Your task:
Transcribe all of the data exactly. Omit the pictures.

Data supplied:
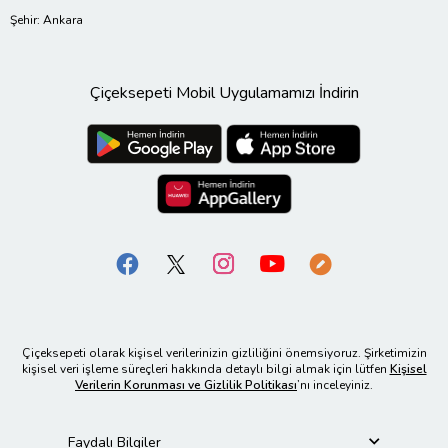
Şehir: Ankara
Çiçeksepeti Mobil Uygulamamızı İndirin
Çiçeksepeti olarak kişisel verilerinizin gizliliğini önemsiyoruz. Şirketimizin
kişisel veri işleme süreçleri hakkında detaylı bilgi almak için lütfen
Kişisel
Verilerin Korunması ve Gizlilik Politikası
’nı inceleyiniz.
Faydalı Bilgiler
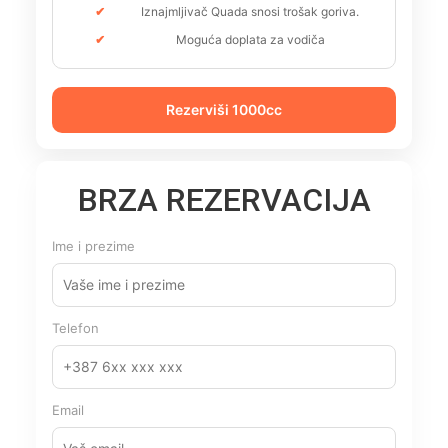
Iznajmljivač Quada snosi trošak goriva.
Moguća doplata za vodiča
Rezerviši 1000cc
BRZA REZERVACIJA
Ime i prezime
Telefon
Email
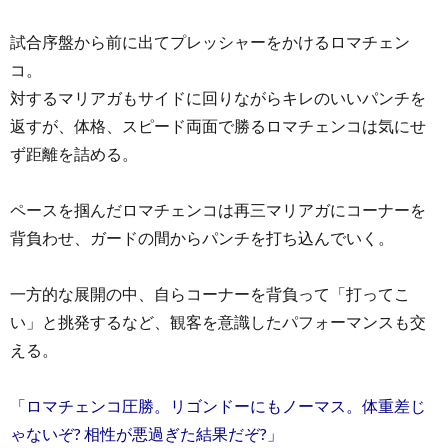
試合序盤から前に出てプレッシャーをかけるロマチェン
コ。
対するマリアガもサイドに回りながらキレのいいパンチを
返すが、体格、スピード両面で勝るロマチェンコは気にせ
ず距離を詰める。
ペースを掴んだロマチェンコは再三マリアガにコーナーを
背負わせ、ガードの間からパンチを打ち込んでいく。
一方的な展開の中、自らコーナーを背負って「打ってこ
い」と挑発するなど、観客を意識したパフォーマンスも交
える。
「ロマチェンコ圧勝。リゴンドーにもノーマス。体重差じ
ゃないぞ? 相性が悪過ぎた結果だぞ?」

Answer for this exercise:
Şehir: Ankara
Çiçeksepeti Mobil Uygulamamızı İndirin
Çiçeksepeti olarak kişisel verilerinizin gizliliğini önemsiyoruz. Şirketimizin
kişisel veri işleme süreçleri hakkında detaylı bilgi almak için lütfen
Kişisel
Verilerin Korunması ve Gizlilik Politikası
’nı inceleyiniz.
Faydalı Bilgiler
Iznajmljivač Quada snosi trošak goriva.
Moguća doplata za vodiča
Rezerviši 1000cc
BRZA REZERVACIJA
Ime i prezime
Telefon
Email
試合序盤から前に出てプレッシャーをかけるロマチェン
コ。
対するマリアガもサイドに回りながらキレのいいパンチを
返すが、体格、スピード両面で勝るロマチェンコは気にせ
ず距離を詰める。
ペースを掴んだロマチェンコは再三マリアガにコーナーを
背負わせ、ガードの間からパンチを打ち込んでいく。
一方的な展開の中、自らコーナーを背負って「打ってこ
い」と挑発するなど、観客を意識したパフォーマンスも交
える。
「ロマチェンコ圧勝。リゴンドーにもノーマス。体重差じ
ゃないぞ? 相性が悪過ぎた結果だぞ?」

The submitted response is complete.